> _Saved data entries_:
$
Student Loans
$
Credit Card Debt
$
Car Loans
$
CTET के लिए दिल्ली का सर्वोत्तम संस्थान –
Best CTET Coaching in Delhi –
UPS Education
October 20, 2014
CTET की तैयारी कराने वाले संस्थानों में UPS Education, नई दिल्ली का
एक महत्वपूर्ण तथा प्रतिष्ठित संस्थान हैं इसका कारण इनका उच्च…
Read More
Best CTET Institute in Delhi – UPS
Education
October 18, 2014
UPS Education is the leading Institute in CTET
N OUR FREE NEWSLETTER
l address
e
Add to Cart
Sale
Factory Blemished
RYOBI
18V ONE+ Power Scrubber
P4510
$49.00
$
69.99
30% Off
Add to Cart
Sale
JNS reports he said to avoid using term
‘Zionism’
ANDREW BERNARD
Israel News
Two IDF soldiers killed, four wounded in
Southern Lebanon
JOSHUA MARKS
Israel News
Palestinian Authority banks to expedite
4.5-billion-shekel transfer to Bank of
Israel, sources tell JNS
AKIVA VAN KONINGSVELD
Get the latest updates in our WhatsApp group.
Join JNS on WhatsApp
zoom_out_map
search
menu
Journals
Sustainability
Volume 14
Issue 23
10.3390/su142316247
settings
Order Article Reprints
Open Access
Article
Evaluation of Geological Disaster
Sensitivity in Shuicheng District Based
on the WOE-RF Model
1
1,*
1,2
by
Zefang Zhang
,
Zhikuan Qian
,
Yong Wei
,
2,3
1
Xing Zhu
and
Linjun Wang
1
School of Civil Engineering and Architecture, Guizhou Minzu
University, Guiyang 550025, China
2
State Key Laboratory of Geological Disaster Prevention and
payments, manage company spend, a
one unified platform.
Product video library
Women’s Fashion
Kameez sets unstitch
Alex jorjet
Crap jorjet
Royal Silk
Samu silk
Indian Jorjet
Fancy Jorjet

---

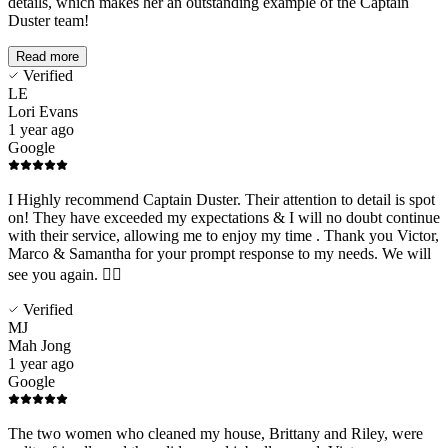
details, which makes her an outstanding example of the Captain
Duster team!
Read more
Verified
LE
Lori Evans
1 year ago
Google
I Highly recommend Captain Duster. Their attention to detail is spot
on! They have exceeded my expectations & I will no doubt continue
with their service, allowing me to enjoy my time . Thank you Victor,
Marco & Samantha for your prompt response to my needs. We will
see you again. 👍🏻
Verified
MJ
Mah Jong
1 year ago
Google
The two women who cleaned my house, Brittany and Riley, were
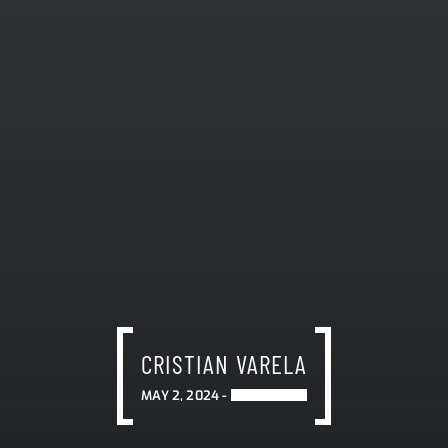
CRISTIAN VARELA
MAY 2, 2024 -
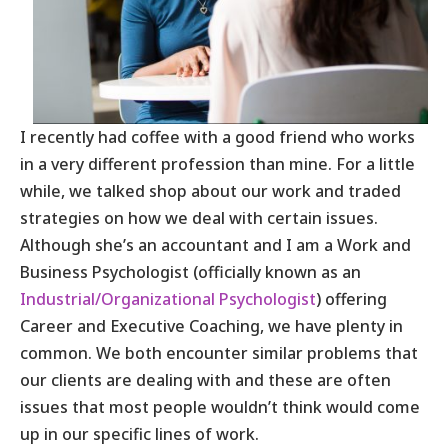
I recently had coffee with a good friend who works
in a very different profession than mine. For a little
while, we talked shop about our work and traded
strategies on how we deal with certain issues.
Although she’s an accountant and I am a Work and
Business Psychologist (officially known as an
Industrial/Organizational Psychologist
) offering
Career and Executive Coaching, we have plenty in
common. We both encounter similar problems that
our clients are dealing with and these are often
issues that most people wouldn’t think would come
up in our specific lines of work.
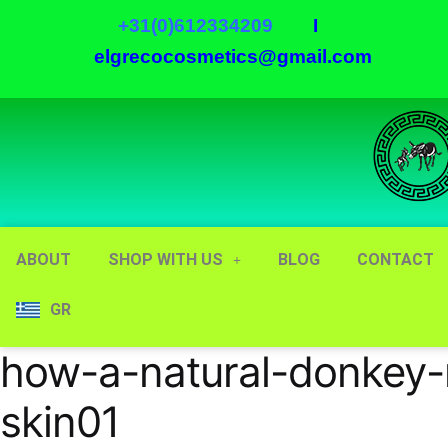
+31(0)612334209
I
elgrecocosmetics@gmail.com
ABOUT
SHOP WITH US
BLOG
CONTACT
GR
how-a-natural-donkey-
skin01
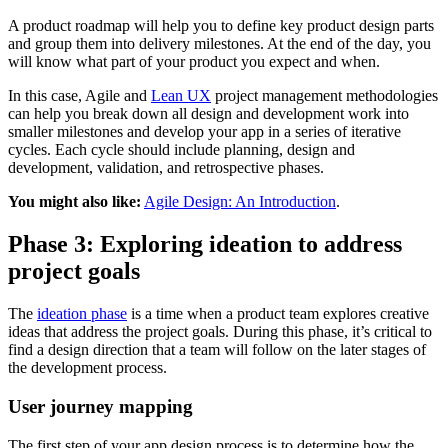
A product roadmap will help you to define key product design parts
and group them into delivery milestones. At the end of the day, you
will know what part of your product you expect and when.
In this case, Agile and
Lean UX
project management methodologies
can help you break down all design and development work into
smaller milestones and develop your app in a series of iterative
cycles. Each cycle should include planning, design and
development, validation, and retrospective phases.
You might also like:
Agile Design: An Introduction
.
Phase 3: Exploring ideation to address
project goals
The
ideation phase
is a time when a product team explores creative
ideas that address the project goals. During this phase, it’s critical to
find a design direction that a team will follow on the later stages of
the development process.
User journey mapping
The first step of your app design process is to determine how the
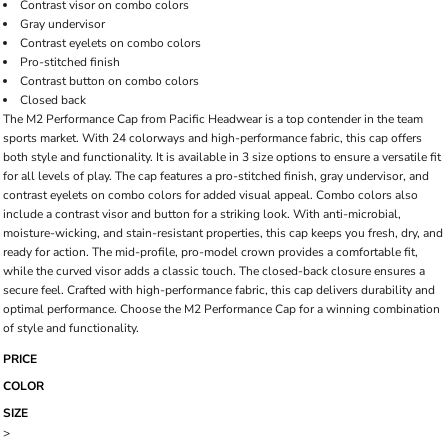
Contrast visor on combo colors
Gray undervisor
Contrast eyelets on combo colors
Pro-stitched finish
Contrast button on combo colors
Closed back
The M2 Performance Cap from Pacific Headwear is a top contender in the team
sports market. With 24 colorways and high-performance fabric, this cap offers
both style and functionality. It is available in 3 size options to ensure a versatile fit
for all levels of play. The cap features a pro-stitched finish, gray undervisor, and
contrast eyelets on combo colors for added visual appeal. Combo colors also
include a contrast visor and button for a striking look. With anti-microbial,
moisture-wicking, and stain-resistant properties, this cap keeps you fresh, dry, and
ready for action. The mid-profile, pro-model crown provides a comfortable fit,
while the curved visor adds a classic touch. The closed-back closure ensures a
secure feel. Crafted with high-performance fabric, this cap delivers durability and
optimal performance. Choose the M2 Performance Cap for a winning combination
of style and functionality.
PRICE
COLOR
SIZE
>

> _WHAT IS EXPECTED_: Using the entries above, repeat only the lines from the one containing "will know what" through the one containing "smaller milestones and", end lines included.

> _ANSWER FOR THE TASK_:
will know what part of your product you expect and when.
In this case, Agile and
Lean UX
project management methodologies
can help you break down all design and development work into
smaller milestones and develop your app in a series of iterative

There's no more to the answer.